= EXERCISE =
Read the records below and copy each line that contains "fields".

= Items listed in a dataset =
####################
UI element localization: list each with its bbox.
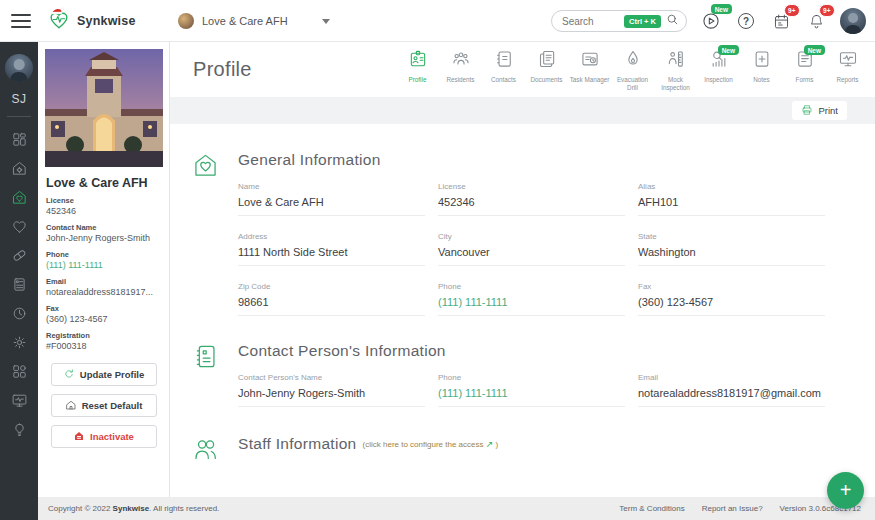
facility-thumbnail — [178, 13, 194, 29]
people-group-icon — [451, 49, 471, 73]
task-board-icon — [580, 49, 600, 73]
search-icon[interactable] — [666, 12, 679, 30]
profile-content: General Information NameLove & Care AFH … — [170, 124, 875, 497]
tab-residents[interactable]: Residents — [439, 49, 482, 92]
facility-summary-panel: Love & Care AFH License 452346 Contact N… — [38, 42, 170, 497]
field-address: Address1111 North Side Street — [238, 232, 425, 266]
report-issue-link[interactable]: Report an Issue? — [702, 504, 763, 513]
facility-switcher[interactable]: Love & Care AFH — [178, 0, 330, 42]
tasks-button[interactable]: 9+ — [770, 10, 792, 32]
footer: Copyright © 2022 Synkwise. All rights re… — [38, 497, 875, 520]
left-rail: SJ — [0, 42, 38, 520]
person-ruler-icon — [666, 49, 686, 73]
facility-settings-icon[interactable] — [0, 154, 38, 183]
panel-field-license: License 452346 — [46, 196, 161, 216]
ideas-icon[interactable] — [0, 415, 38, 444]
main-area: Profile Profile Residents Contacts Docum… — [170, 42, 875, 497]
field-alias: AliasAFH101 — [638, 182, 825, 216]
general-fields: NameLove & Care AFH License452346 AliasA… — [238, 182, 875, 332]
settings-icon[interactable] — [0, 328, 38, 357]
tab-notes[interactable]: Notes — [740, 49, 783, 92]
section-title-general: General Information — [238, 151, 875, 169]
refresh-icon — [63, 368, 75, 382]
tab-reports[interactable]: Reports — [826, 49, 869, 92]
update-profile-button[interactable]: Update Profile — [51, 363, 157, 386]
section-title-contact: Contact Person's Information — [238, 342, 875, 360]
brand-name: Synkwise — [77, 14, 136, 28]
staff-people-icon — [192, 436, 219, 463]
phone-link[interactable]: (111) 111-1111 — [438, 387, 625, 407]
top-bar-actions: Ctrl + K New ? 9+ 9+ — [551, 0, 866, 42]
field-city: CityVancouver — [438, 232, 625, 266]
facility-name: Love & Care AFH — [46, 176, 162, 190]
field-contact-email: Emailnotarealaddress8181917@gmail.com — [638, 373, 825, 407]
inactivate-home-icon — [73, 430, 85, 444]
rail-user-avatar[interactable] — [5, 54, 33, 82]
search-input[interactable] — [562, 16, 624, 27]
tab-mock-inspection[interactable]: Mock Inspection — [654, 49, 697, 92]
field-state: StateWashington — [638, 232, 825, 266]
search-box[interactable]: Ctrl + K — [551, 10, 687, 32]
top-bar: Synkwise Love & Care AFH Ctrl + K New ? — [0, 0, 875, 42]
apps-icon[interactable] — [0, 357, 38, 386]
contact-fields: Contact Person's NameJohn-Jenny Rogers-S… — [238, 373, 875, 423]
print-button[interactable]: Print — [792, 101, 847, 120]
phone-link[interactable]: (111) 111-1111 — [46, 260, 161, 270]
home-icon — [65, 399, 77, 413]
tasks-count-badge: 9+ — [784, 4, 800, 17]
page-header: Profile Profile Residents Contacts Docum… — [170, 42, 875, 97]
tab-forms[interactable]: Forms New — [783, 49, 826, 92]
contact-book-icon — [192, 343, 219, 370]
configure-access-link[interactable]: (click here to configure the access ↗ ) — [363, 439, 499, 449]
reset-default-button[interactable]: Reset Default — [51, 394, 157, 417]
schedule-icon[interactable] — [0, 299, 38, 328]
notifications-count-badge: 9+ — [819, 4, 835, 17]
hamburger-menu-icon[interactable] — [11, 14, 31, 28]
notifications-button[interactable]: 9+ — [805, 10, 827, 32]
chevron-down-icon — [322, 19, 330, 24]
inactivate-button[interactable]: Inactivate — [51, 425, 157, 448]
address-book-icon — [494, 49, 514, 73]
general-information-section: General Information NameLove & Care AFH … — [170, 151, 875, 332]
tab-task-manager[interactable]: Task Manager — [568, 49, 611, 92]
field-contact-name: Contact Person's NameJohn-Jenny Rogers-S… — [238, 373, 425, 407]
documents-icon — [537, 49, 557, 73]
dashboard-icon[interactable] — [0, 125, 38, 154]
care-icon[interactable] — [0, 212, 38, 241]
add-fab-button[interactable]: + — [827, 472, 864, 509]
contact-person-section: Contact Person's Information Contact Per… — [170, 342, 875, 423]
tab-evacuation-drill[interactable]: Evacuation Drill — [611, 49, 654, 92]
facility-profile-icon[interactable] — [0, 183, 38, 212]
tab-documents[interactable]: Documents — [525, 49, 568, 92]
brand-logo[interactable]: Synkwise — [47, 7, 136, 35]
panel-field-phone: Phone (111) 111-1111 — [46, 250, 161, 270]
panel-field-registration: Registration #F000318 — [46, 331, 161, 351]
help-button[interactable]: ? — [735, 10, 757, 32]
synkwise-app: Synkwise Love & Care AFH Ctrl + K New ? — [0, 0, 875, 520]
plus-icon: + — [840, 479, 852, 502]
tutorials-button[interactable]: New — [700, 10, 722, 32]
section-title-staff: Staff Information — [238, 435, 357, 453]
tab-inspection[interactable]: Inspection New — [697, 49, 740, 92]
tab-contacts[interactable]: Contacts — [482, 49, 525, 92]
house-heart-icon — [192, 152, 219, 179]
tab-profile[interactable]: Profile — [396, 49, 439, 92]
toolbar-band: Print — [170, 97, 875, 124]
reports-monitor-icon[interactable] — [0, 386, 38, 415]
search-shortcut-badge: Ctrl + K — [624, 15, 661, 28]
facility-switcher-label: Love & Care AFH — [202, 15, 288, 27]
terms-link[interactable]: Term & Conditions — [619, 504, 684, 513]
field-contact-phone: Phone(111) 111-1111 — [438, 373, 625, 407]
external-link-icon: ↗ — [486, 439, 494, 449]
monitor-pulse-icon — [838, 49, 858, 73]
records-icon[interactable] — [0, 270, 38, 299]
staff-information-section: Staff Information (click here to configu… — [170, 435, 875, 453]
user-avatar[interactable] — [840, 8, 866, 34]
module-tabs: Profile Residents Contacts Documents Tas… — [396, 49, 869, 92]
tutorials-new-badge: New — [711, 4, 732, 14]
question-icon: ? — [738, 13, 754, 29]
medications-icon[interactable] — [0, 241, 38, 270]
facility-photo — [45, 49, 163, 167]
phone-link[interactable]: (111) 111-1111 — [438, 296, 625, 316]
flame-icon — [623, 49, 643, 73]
####################
= ANSWER SECTION =
general-fields: NameLove & Care AFH License452346 AliasA… — [238, 182, 875, 332]
contact-fields: Contact Person's NameJohn-Jenny Rogers-S… — [238, 373, 875, 423]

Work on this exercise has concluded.